Dia mengatakan bahwa optimisme terkait hal itu dirasakannya usai bertemu dengan Presiden AS, Donald Trump, pada sebuah pertemuan informal yang dilakukan keduanya di Qatar pada awal Mei 2025 lalu.
"Kemungkinannya itu ada, untuk bisa melakukan kesepakatan (dengan AS) sebelum 8 Juli," kata Anindya saat ditemui di JCC Senayan, Jakarta, Rabu, 28 Mei 2025.
Dalam pertemuan informal dengan Donald Trump itu, Anindya menceritakan bahwa Trump telah menyampaikan keinginannya untuk mempercepat kerja sama ekonomi dengan Indonesia.
Ketua Umum Kadin Indonesia, Anindya Bakrie, saat ditemui di JCC Senayan, Jakarta Pusat, Rabu, 28 Mei 2025
- VIVA.co.id/Mohammad Yudha Prasetya
"Saya bertanya langsung, 'Pak Trump, menurut Anda apakah kesepakatan dengan Indonesia bisa terjadi?’. Beliau menjawab, 'Kami ingin berbisnis. Kami ingin mencapai kesepakatan sebelum 8 Juli’," ujar Anindya.
Menurutnya, terdapat 3 alasan utama yang menjadi faktor pendukung terciptanya kesepakatan dagang RI-AS tersebut. Pertama yakni soal peluang penyeimbangan neraca perdagangan RI-AS, dimana Indonesia bisa mengalihkan impor produk turunan migas dari Timur Tengah ke Amerika Serikat dengan nilai mencapai US$40 miliar.

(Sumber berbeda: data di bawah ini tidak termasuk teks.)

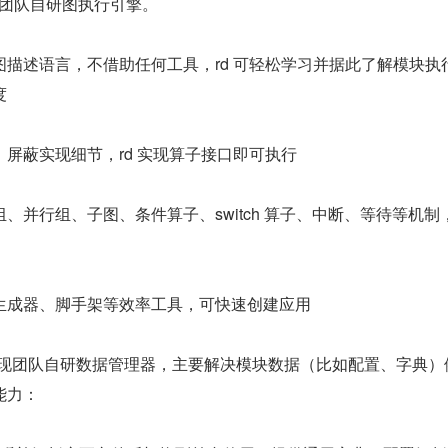
索展现团队自研图执行引擎。
描述语言，不借助任何工具，rd 可轻松学习并据此了解模块执
度
屏蔽实现细节，rd 实现算子接口即可执行
、并行组、子图、条件算子、switch 算子、中断、等待等机制
生成器、脚手架等效率工具，可快速创建应用
现团队自研数据管理器，主要解决模块数据（比如配置、字典）
能力：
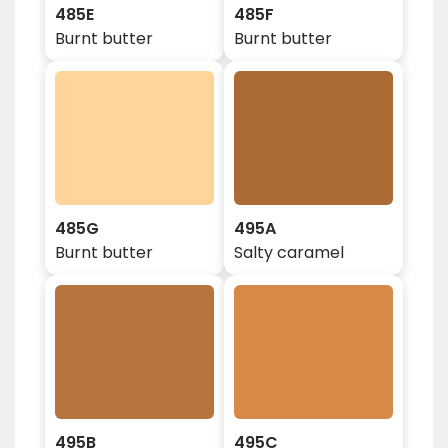
485E
485F
Burnt butter
Burnt butter
485G
495A
Burnt butter
Salty caramel
495B
495C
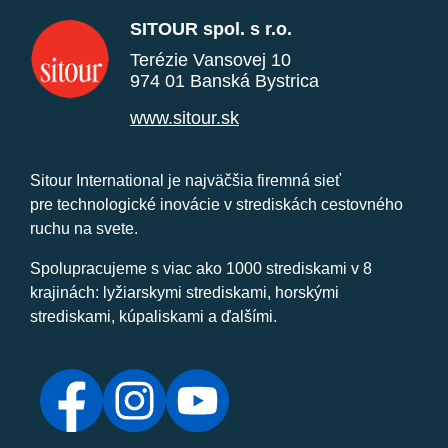
SITOUR spol. s r.o.
Terézie Vansovej 10
974 01 Banská Bystrica
www.sitour.sk
Sitour International je najväčšia firemná sieť
pre technologické inovácie v strediskách cestovného
ruchu na svete.
Spolupracujeme s viac ako 1000 strediskami v 8
krajinách: lyžiarskymi strediskami, horskými
strediskami, kúpaliskami a ďalšími.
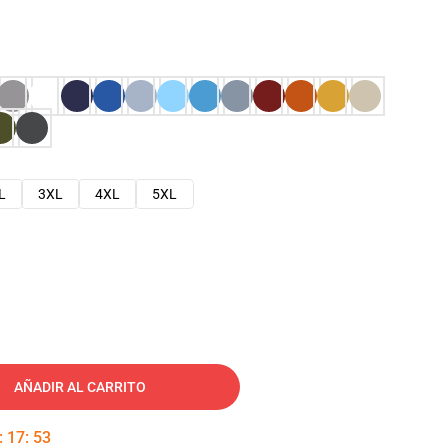
L
3XL
4XL
5XL
AÑADIR AL CARRITO
:
17
:
52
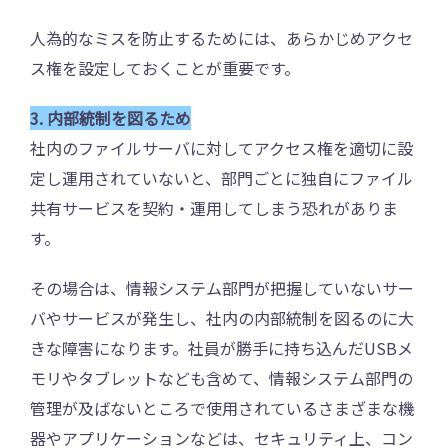
人為的なミスを防止するためには、あらかじめアクセ
ス権を設定しておくことが重要です。
3. 内部統制を図るため
社内のファイルサーバに対してアクセス権を適切に設
定し運用されていないと、部門ごとに独自にファイル
共有サービスを契約・運用してしまう恐れがありま
す。
その場合は、情報システム部門が把握していないサー
バやサービスが発生し、社内の内部統制を図るのに大
きな障害になります。社員が勝手に持ち込んだUSBメ
モリやタブレットなども含めて、情報システム部門の
管理が及ばないところで使用されているさまざまな機
器やアプリケーションなどは、セキュリティ上、コン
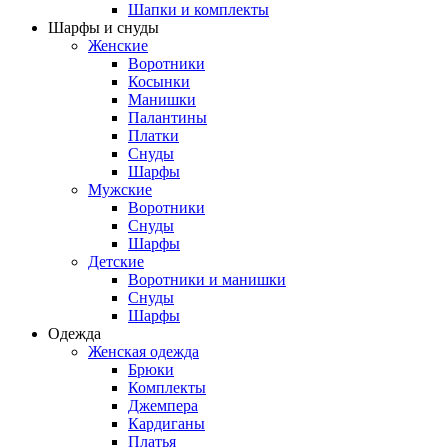
Шапки и комплекты
Шарфы и снуды
Женские
Воротники
Косынки
Манишки
Палантины
Платки
Снуды
Шарфы
Мужские
Воротники
Снуды
Шарфы
Детские
Воротники и манишки
Снуды
Шарфы
Одежда
Женская одежда
Брюки
Комплекты
Джемпера
Кардиганы
Платья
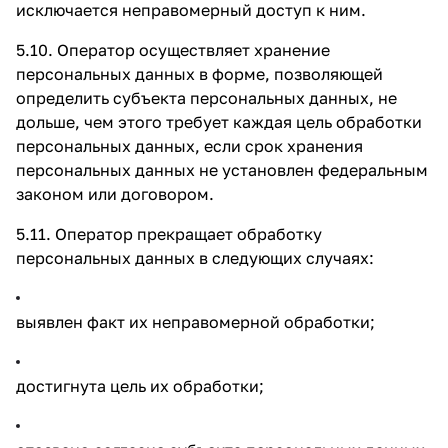
исключается неправомерный доступ к ним.
5.10. Оператор осуществляет хранение
персональных данных в форме, позволяющей
определить субъекта персональных данных, не
дольше, чем этого требует каждая цель обработки
персональных данных, если срок хранения
персональных данных не установлен федеральным
законом или договором.
5.11. Оператор прекращает обработку
персональных данных в следующих случаях:
выявлен факт их неправомерной обработки;
достигнута цель их обработки;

Anindya meyakini, langkah itu akan membuka ruang ekspor yang lebih besar bagi produk unggulan Indonesia, seperti misalnya produk alas kaki, elektronik, furnitur, dan tekstil. Hal itu dapat dilakukan seiring upaya meningkatkan ekspor AS untuk komoditas seperti kedelai, gandum, kapas, dan susu.
Ketua Umum Kamar Dagang Industri (Kadin) Indonesia, Anindya Novyan Bakrie
- VIVA.co.id/Fajar Ramadhan
Kedua, potensi investasi strategis dari Indonesia melalui Danantara dengan dana kelolaan sebesar US$900 miliar dan dividen tahunan US$10 miliar, dinilai mampu mendorong investasi Indonesia di sektor hulu migas AS guna mempererat kerja sama strategis kedua negara.
Ketiga, Anindya menyoroti peluang kerja sama dalam pasokan mineral penting (critical mineral). Menurutnya, ketergantungan AS pada China dalam rantai pasok mineral penting telah membuka ruang bagi Indonesia untuk berperan sebagai mitra alternatif strategis.
"Jadi, tiga hal itulah yang membuat saya pikir kesepakatan itu bisa dicapai," ujarnya.